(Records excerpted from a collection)
+---+

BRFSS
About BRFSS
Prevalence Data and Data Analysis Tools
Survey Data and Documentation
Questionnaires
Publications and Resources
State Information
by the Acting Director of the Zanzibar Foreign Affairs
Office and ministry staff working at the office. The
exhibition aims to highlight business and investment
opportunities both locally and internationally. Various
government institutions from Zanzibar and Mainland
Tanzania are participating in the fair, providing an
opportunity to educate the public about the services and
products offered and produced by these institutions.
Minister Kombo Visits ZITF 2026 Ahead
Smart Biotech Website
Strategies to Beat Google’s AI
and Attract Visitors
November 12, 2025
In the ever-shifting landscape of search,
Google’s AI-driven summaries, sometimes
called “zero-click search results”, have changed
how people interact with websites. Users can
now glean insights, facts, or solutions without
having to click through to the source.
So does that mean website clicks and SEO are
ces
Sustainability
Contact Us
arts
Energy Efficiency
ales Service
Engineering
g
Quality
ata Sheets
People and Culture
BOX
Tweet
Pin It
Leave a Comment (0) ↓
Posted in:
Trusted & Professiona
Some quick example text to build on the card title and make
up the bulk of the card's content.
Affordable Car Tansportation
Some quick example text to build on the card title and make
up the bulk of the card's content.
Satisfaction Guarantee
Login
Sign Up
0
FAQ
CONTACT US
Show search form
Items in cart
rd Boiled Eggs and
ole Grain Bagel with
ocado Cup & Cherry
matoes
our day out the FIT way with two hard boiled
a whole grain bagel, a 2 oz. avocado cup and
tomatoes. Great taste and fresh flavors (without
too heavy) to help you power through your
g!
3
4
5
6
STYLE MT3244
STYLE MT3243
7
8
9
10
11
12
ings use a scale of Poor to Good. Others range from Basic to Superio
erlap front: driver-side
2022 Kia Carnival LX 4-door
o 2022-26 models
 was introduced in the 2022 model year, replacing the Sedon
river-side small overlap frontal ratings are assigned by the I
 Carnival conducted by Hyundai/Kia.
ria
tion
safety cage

+---+

From the first line to the last, retype the data exactly.

SOLUTION TO THIS PROBLEM
BRFSS
About BRFSS
Prevalence Data and Data Analysis Tools
Survey Data and Documentation
Questionnaires
Publications and Resources
State Information
by the Acting Director of the Zanzibar Foreign Affairs
Office and ministry staff working at the office. The
exhibition aims to highlight business and investment
opportunities both locally and internationally. Various
government institutions from Zanzibar and Mainland
Tanzania are participating in the fair, providing an
opportunity to educate the public about the services and
products offered and produced by these institutions.
Minister Kombo Visits ZITF 2026 Ahead
Smart Biotech Website
Strategies to Beat Google’s AI
and Attract Visitors
November 12, 2025
In the ever-shifting landscape of search,
Google’s AI-driven summaries, sometimes
called “zero-click search results”, have changed
how people interact with websites. Users can
now glean insights, facts, or solutions without
having to click through to the source.
So does that mean website clicks and SEO are
ces
Sustainability
Contact Us
arts
Energy Efficiency
ales Service
Engineering
g
Quality
ata Sheets
People and Culture
BOX
Tweet
Pin It
Leave a Comment (0) ↓
Posted in:
Trusted & Professiona
Some quick example text to build on the card title and make
up the bulk of the card's content.
Affordable Car Tansportation
Some quick example text to build on the card title and make
up the bulk of the card's content.
Satisfaction Guarantee
Login
Sign Up
0
FAQ
CONTACT US
Show search form
Items in cart
rd Boiled Eggs and
ole Grain Bagel with
ocado Cup & Cherry
matoes
our day out the FIT way with two hard boiled
a whole grain bagel, a 2 oz. avocado cup and
tomatoes. Great taste and fresh flavors (without
too heavy) to help you power through your
g!
3
4
5
6
STYLE MT3244
STYLE MT3243
7
8
9
10
11
12
ings use a scale of Poor to Good. Others range from Basic to Superio
erlap front: driver-side
2022 Kia Carnival LX 4-door
o 2022-26 models
 was introduced in the 2022 model year, replacing the Sedon
river-side small overlap frontal ratings are assigned by the I
 Carnival conducted by Hyundai/Kia.
ria
tion
safety cage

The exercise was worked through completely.